Everyone knows that Japan deeply is in debt and one way or another is going
to suffer for it. But for those who thought the story couldn't get any worse,
well, the creativity of the financial repressors never ceases to amaze.
It turns out that, in addition to a government that borrows way too much money
at unnaturally low rates -- guaranteeing that rates can never be allowed to
rise because the cost of paying even 2% interest would bankrupt the country
-- Japan's homeowners have discovered the joys of adjustable-rate mortgages:
Homebuyers
in Japan seen at risk amid floating-rate loan rush
Japanese homebuyers are piling into floating-rate mortgages, stirring debate
over whether they are too complacent as Bank of Japan stimulus revives inflation.
The proportion of home loans with adjustable rates climbed to 42.8 percent
of Japan's new lending in February, the highest since December, according
to the latest data from Japan Housing Finance Agency. The lowest variable
mortgage rate at Japan's three biggest banks was at 0.775 percent, compared
with a 10-year fixed rate of 1.3 percent.
Outstanding housing loans to individuals expanded to ¥113.7 trillion
($1.1 trillion), the most since at least 1974 in June as BOJ Gov. Haruhiko
Kuroda's monthly sovereign bond buying aimed at ending deflation made it
cheaper than ever to finance a home purchase. Borrowers like 30-year-old
retail employee Eriko Brown, who chose a flexible-rate mortgage to buy a
house this year, are betting rates won't rise significantly, even as global
policymakers fret over how to exit from easing.
"The market has become complacent about risks as monetary easing continues," said
Satoshi Okumoto, chief executive officer and president in Tokyo at Fukoku
Capital Management Inc., which oversees the equivalent of $18 billion. "Homeowners
aren't worried about the risk of yields rising even if they borrow in floating-rate
mortgages. They could be caught off guard."
Some thoughts
The point of this series (see parts 1, 2,
and 3)
is that artificially-low interest rates, also known as financial repression,
lead to disaster by inducing people to borrow too much money via either short-term
or variable-rate loans. These loans become cripplingly expensive if interest
rates return to normal levels, so beyond a certain point a "variable-rate society" can
never go back to normal.
Japan was already the poster child for this kind of excess, and now, well,
one has to wonder if this new twist even matters. If an interest rate rise
to even US and European levels of 2%-3% bankrupts the government, what difference
will it make it if also impoverishes a few million mortgage borrowers?
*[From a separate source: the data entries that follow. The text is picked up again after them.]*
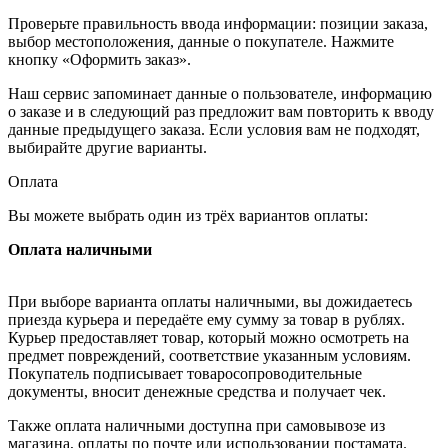
Проверьте правильность ввода информации: позиции заказа,
выбор местоположения, данные о покупателе. Нажмите
кнопку «Оформить заказ».
Наш сервис запоминает данные о пользователе, информацию
о заказе и в следующий раз предложит вам повторить к вводу
данные предыдущего заказа. Если условия вам не подходят,
выбирайте другие варианты.
Оплата
Вы можете выбрать один из трёх вариантов оплаты:
Оплата наличными
При выборе варианта оплаты наличными, вы дожидаетесь
приезда курьера и передаёте ему сумму за товар в рублях.
Курьер предоставляет товар, который можно осмотреть на
предмет повреждений, соответствие указанным условиям.
Покупатель подписывает товаросопроводительные
документы, вносит денежные средства и получает чек.
Также оплата наличными доступна при самовывозе из
магазина, оплаты по почте или использовании постамата.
It's possible that the various insanities now rampant in the world (US subprime
auto and student loans, expanding bank derivatives books, new Middle East interventions,
Chinese ghost cities and shadow banks) are simply icing on a cake that has
already been baked. In other words, we went bankrupt in 2000 and have since
been rolling a set of loaded dice by borrowing on ever-less-favorable, mostly
variable-rate terms like a family borrowing from a loan shark to avoid losing
their house. There's no chance of keeping the house and the loan shark won't
be nice at all when he comes for it, but at least for another couple of months
the neighbors won't have to see a moving van out front.